Canada mourns passing of Paralympic coach Ken ThomAthletics and Paralympic community pay tribute following death in South Africa 27 Sep 2017
“For many years, he has been one of the constants in our sport, his legacy will remain for many years. We will never truly fill his void."
The Canadian athletics and Paralympic community has expressed its condolences following the sudden death of Paralympic coach Ken Thom, who passed away on 24 September in Cape Town, South Africa, as a result of a scuba diving accident.
“Ken [Thom] founded a programme where there was none. He built an environment where athletes of all abilities had the opportunity to reach their potential,” said Rick Reelie, Athletics Canada Wheelchair Coach and Co-Head Coach of the 2017 World Para Athletics Championships team.
“For many years, he has been one of the constants in our sport, his legacy will remain for many years. We will never truly fill his void, but I am certain that between his athletes, fellow coaches, clubs and programmes around the country, that his mark on the sport will be ever present.”
Thom was an instrumental part of the track and field programme with Cruisers Sports for the Physically Disabled. He also coached his son Curtis to appearances at the 2004, 2012 and 2016 Paralympic Games, as well as the 2006, 2011, 2013 and 2015 World Para Athletics Championships. Thom was also a personal coach to Austin Smeenk and Isaiah Christophe.
“You just knew you would see Ken and the Cruisers at training camps, competitions, nationals and major Games with his role as the Head Coach of the Bermuda Paralympic Track team, along with his personal athletes who consistently figured within the Canadian Paralympic Programme,” said Reelie.

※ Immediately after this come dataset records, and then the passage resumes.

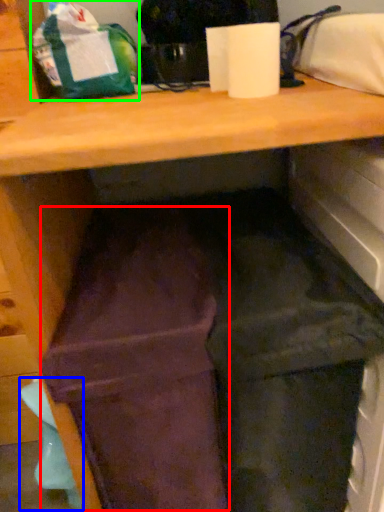 Question: Estimate the real-world distances between objects in this image. Which object is closer to wide (highlighted by a red box), waste (highlighted by a blue box) or bag (highlighted by a green box)?

Choices:
 (A) waste
 (B) bag

Answer: (A) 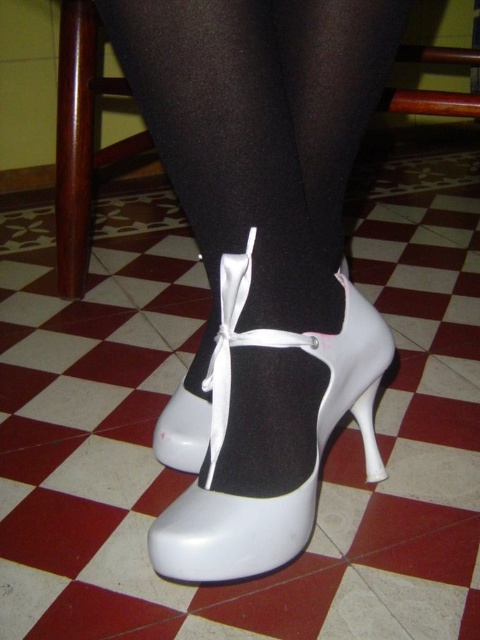 Can you confirm if white satin shoe at center is positioned above white matte heel at lower center?

Yes.

Who is positioned more to the right, white satin shoe at center or white matte heel at lower center?

white matte heel at lower center

Between point (348, 35) and point (377, 477), which one is positioned behind?

Positioned behind is point (377, 477).

Locate an element on the screen. white satin shoe at center is located at coordinates (255, 150).

Can you confirm if white matte high-heeled shoe at center is wider than white matte heel at lower center?

Correct, the width of white matte high-heeled shoe at center exceeds that of white matte heel at lower center.

Who is more forward, (351, 365) or (370, 467)?

Positioned in front is point (351, 365).

Identify the location of white matte high-heeled shoe at center. (226, 433).

What do you see at coordinates (255, 150) in the screenshot?
I see `white satin shoe at center` at bounding box center [255, 150].

Does white satin shoe at center have a lesser width compared to white matte high-heeled shoe at center?

Yes.

You are a GUI agent. You are given a task and a screenshot of the screen. Output one action in this format:
    pyautogui.click(x=<x>, y=<y>)
    Task: Click on the white satin shoe at center
    This screenshot has width=480, height=640.
    Given the screenshot: What is the action you would take?
    pyautogui.click(x=255, y=150)

In order to click on white satin shoe at center in this screenshot , I will do `click(255, 150)`. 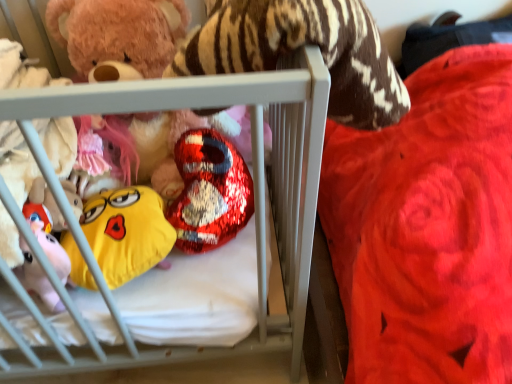 Identify the location of space that is in front of shiny metallic heart at center, acting as the 2th toy starting from the top. Image resolution: width=512 pixels, height=384 pixels. (202, 286). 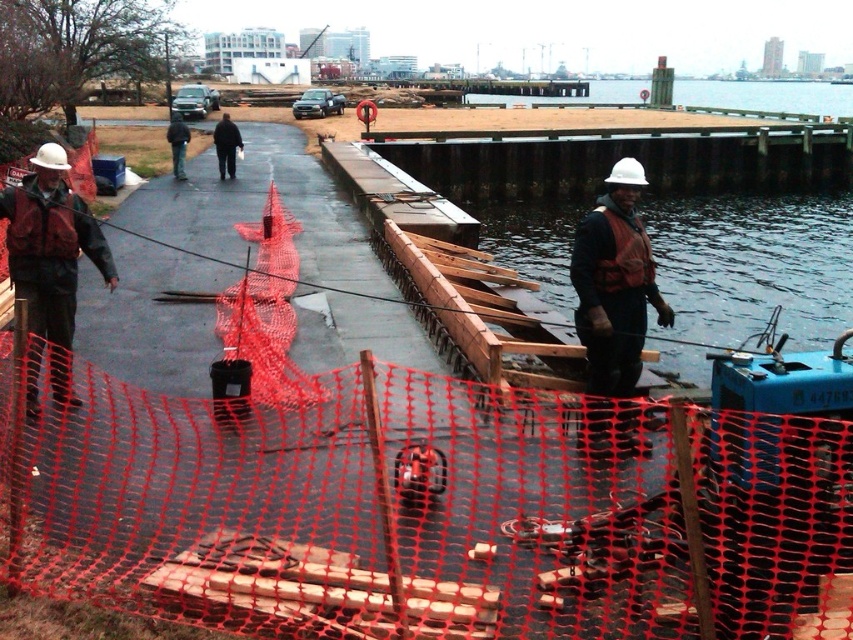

“I know I’m not the only one who will miss his enthusiasm, commitment, knowledge and whit, along with that sense of humour where no one laughed harder than Ken at himself.”
In his professional life, Thom worked for 26 years with O-Two Controlled Ventilation in International Sales as a marketing manager. He leaves behind his wife Karen, sons Christopher and Curtis, daughter Stephanie and three grandchildren.